Alamucha (also Alamutcha) is an unincorporated community in Lauderdale County, Mississippi, United States.

It is located 16 mi east of Meridian, and 3.5 mi west of the Alabama state line.

==History==
Alamucha originated as a Choctaw settlement, and was named for the nearby Alamuchee Creek.

Alamucha became one of the earliest non-native settlements in Lauderdale County.

A postal road was established from Marion, via Alamucha, to Gaston, Alabama in 1838, and a post office had been established in Alamucha by 1841.

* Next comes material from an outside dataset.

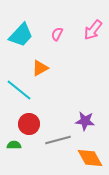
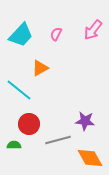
pink semicircle: moved 1 px left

Lodge No. 130 of the Grand Masonic Lodge of Mississippi was established in Alamucha in 1850.

===Civil War===
In 1861, local plantation owner Peter H. Bozeman recruited men to serve in "The Alamucha Infantry", of which Bozeman was captain. Volunteers from Clarke, Lauderdale, Newton and Tippah counties joined the Alamucha Infantry (Company E), which was attached to the 13th Infantry. John J. McElroy, a merchant from Alamucha, enlisted in Bozeman's Company in May 1861, and the following month participated in the Battle of First Manassas. Later in the war, Leonidas Polk, a general in the Confederate States Army, temporarily evacuated his troops to a location near Alamucha.

==Decline==
Alamucha began to decline during 1850s and 1860s as railroads were constructed through neighboring communities.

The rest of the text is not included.